John Hacking and colleagues have looked at more than 40 years of all cause mortality data to see whether this well established trend has changed since the 1960s. Having divided England into two parts with a boundary between the Wash and the Severn Estuary, they examined specific mortality rates for each year from 1965 to 2008 by age, sex, and region (north v south).
Over the past four decades (and five governments), the percentage excess deaths in the north compared with the south, the so called “northern excess mortality,” averaged 13.8% and was significantly larger for males than for females (14.9% v 12.7%). Worse, although the inequality decreased from the early 1980s to the late 1990s for both sexes, it increased significantly from 2000 to 2008. The increase was most marked among people aged 20-34, changing from no significant northern excess for 1965 to 1995 to 22.2% for 1996 to 2008. In addition, people in the north were a fifth more likely to die before the age of 75 than were people in the south.

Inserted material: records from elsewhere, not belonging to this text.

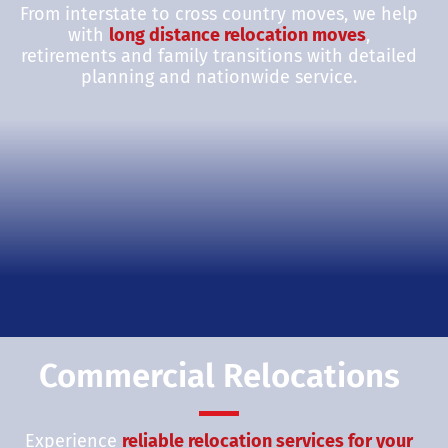
From interstate to cross country moves, we help
with
long distance relocation moves
,
retirements and family transitions with detailed
planning and nationwide service.
Commercial Relocations
Experience
reliable relocation services for your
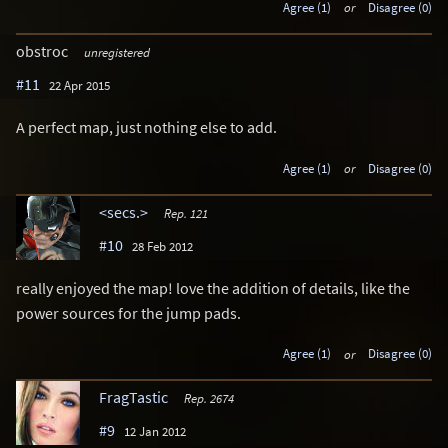
Agree (1)
or
Disagree (0)
obstroc
unregistered
#11
22 Apr 2015
A perfect map, just nothing else to add.
Agree (1)
or
Disagree (0)
<secs.>
Rep. 121
#10
28 Feb 2012
really enjoyed the map! love the addition of details, like the
power sources for the jump pads.
Agree (1)
or
Disagree (0)
FragTastic
Rep. 2674
#9
12 Jan 2012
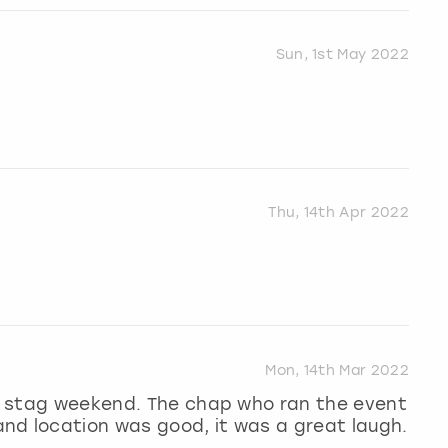
Sun, 1st May 2022
Thu, 14th Apr 2022
Mon, 14th Mar 2022
 a stag weekend. The chap who ran the event
nd location was good, it was a great laugh.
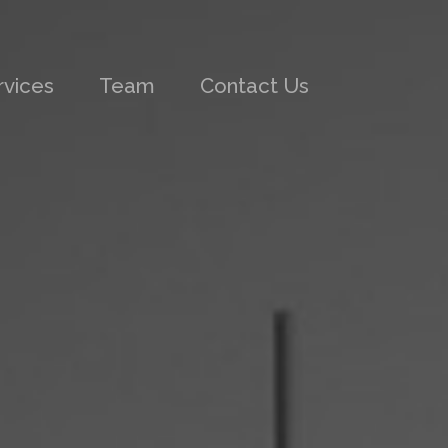
rvices
Team
Contact Us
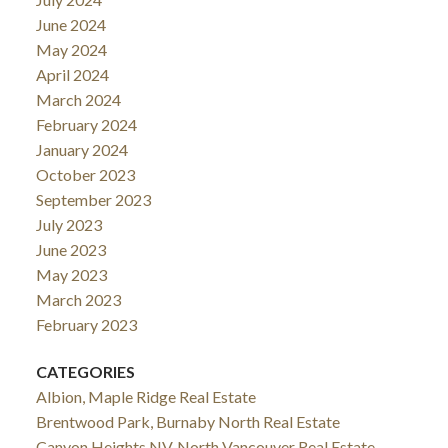
June 2024
May 2024
April 2024
March 2024
February 2024
January 2024
October 2023
September 2023
July 2023
June 2023
May 2023
March 2023
February 2023
CATEGORIES
Albion, Maple Ridge Real Estate
Brentwood Park, Burnaby North Real Estate
Canyon Heights NV, North Vancouver Real Estate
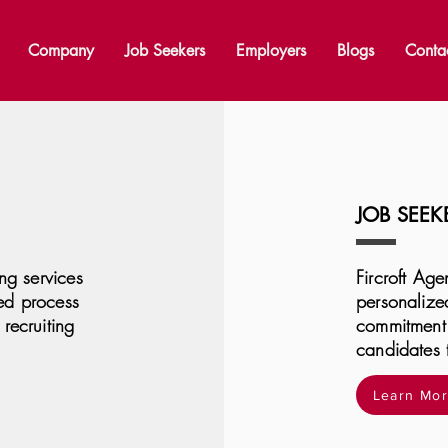
Company
Job Seekers
Employers
Blogs
Conta
JOB SEEK
ing services
Fircroft Age
ed process
personalized
recruiting
commitment 
candidates 
Learn Mo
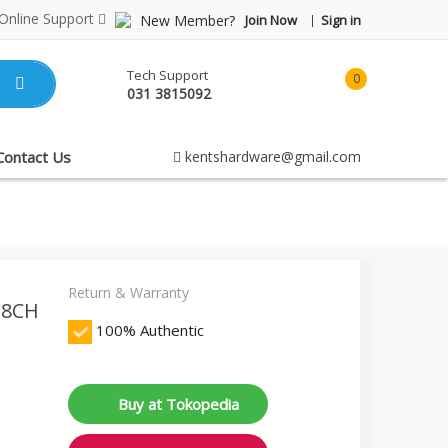
Online Support
New Member?
Join Now
Sign in
Tech Support
0
031 3815092
item(s)
-
Rp0.00
Contact Us
kentshardware@gmail.com
Return & Warranty
 8CH
100% Authentic
Buy at Tokopedia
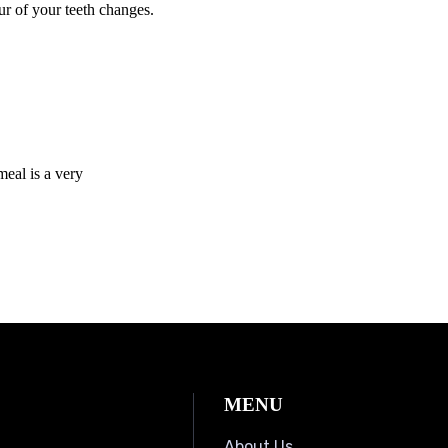
r of your teeth changes.
eal is a very
MENU
About Us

Writing in a linked editorial, Margaret Whitehead and Tim Doran suggest that the coming government spending cuts and the switch from primary care trusts to general practice consortiums will only serve to widen the divide. “Future prospects,” they say, “look grim.”
Radiation in early life
Earlier reports suggest an association between in utero exposure to radiation from diagnostic radiography and an increased risk of childhood cancer, but do these procedures pose a risk when done in early infancy? The results of Preetha Rajaraman and colleagues’ case-control study suggest so—data from medical records showed that exposure to diagnostic radiography in the first 100 days of life was associated with a small increase in risk of all childhood cancer and leukaemia, and a significant increase in lymphoma. The possible risks were seen with radiation at doses lower than those associated with commonly used procedures such as computed tomography, indicating that such methods should be used cautiously when investigating a very young child or a pregnant woman’s abdomen or pelvis. However, no excess risk of childhood cancer was seen with in utero exposure to ultrasound scans.